The clause would freeze the rate of the aggregates levy at £2 per tonne. That would affect 786 traders registered for the aggregates levy—mainly quarry owners—and would result in a loss to the Exchequer of £15 million in 2011-12. Freezing the rate in such a manner is an extraordinary step taken in extraordinary circumstances. To ensure that the levy continues to achieve its long-term environmental objectives, the rate needs to increase in line with inflation. It is our intention, therefore, to go ahead with the rate increase to £2.10 on 1 April 2012.
As I have stated, the Government are committed to reinstating the aggregates levy credit scheme at the earliest opportunity. My officials have worked with the Northern Ireland Executive and the quarrying industry in Northern Ireland to provide evidence to the European Commission to support a new decision to give state aid approval to the scheme. I have spoken to Northern Ireland Ministers about their support for such a decision, so that we can understand and agree on the best approach. We are legislating elsewhere in the Bill to enable the introduction of a new scheme as soon as state aid approval is received.
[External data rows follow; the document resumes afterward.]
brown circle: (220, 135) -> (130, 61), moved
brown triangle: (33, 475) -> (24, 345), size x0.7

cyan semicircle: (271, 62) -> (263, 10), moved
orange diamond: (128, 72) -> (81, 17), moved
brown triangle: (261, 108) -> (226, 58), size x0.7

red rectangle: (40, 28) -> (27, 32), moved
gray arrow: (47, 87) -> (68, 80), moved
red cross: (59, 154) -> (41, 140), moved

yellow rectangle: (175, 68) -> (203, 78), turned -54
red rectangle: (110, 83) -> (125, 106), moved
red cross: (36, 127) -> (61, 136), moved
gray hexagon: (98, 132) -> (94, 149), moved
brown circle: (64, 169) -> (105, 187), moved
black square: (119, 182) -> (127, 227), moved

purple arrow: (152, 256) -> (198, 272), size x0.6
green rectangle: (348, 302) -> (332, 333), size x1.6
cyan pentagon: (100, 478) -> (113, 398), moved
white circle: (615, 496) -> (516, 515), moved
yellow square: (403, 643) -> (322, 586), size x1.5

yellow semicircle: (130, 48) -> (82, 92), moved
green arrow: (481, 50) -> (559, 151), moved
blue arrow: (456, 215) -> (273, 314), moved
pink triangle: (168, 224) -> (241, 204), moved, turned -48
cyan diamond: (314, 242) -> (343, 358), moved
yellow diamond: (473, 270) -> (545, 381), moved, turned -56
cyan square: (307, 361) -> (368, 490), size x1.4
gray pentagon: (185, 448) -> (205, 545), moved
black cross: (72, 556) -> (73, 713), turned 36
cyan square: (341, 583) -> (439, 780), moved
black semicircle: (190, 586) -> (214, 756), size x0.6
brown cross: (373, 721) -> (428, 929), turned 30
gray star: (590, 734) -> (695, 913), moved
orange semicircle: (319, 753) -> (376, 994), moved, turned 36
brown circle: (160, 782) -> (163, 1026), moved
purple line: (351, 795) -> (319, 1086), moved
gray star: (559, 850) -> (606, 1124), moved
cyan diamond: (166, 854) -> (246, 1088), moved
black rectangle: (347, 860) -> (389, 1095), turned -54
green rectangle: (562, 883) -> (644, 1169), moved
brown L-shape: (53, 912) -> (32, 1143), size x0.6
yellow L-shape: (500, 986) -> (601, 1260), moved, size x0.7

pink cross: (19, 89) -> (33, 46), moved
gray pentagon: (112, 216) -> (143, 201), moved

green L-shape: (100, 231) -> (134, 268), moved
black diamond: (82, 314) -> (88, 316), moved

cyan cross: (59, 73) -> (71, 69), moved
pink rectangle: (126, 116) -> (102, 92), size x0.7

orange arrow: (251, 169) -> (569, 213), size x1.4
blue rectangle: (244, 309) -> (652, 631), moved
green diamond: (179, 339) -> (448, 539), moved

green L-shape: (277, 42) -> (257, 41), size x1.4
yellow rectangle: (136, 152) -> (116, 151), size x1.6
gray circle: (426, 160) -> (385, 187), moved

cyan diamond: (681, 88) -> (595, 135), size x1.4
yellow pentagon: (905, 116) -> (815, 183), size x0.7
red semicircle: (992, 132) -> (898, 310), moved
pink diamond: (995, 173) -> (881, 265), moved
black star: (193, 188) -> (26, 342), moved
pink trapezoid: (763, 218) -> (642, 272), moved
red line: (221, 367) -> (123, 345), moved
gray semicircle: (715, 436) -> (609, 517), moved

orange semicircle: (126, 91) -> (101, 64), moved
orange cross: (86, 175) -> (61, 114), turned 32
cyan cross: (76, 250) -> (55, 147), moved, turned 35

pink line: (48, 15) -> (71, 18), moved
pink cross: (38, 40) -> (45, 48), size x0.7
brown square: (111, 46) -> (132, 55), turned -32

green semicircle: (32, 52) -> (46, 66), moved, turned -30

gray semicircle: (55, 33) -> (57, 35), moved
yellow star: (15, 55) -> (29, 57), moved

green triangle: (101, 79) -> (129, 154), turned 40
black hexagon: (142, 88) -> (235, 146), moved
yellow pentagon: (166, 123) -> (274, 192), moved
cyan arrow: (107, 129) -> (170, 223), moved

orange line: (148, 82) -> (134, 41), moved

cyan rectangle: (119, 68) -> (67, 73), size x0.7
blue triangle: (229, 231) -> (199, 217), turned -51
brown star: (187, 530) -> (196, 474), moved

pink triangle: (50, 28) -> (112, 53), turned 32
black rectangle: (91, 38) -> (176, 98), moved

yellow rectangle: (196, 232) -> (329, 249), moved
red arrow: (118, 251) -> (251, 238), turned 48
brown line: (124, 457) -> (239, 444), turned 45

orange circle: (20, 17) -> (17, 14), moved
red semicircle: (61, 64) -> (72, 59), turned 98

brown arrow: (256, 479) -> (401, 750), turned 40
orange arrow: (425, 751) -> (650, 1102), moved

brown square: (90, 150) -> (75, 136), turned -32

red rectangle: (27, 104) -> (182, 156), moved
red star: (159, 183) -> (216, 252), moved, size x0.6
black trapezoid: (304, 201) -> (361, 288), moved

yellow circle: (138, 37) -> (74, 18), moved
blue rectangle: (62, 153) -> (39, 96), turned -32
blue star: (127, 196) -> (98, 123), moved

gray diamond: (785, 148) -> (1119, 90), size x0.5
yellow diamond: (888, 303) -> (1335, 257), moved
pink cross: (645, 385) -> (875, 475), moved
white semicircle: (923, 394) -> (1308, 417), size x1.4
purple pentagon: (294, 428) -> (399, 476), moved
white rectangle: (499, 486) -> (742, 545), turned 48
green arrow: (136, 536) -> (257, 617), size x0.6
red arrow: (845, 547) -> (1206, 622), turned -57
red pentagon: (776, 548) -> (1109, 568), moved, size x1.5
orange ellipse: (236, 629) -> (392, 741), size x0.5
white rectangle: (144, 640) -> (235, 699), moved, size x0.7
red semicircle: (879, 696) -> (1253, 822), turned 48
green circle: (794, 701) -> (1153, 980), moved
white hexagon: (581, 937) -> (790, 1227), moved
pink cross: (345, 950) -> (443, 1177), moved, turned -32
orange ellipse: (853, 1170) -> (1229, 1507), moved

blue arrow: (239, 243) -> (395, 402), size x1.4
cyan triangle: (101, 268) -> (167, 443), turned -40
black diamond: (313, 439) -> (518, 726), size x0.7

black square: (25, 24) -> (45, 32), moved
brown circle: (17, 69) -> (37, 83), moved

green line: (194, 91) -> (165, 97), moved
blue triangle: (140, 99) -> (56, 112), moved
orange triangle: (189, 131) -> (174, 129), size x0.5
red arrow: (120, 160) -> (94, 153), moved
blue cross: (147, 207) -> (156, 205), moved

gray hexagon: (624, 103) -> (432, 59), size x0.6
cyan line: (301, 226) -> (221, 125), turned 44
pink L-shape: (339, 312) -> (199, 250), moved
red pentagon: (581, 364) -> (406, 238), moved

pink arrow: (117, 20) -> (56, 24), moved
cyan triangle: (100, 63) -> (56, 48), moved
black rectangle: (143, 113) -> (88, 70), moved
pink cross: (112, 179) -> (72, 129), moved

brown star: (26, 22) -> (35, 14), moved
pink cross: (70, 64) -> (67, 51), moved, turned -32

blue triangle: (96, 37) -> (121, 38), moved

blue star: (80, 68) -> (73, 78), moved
The hon. Lady asked about the abolition of the aggregates levy sustainability fund. Although that fund is coming to an end, other Government funding for environmental projects will continue. We have committed to increasing environmental spending by 21% by 2014-15. That includes spending on flood defences, new low-carbon technologies, and a pioneering commercial carbon capture and storage demonstration plant. The green investment bank is being developed, too. In view of the circumstances, continuing at this time with the aggregates levy increase scheduled for 1 April would be inappropriate.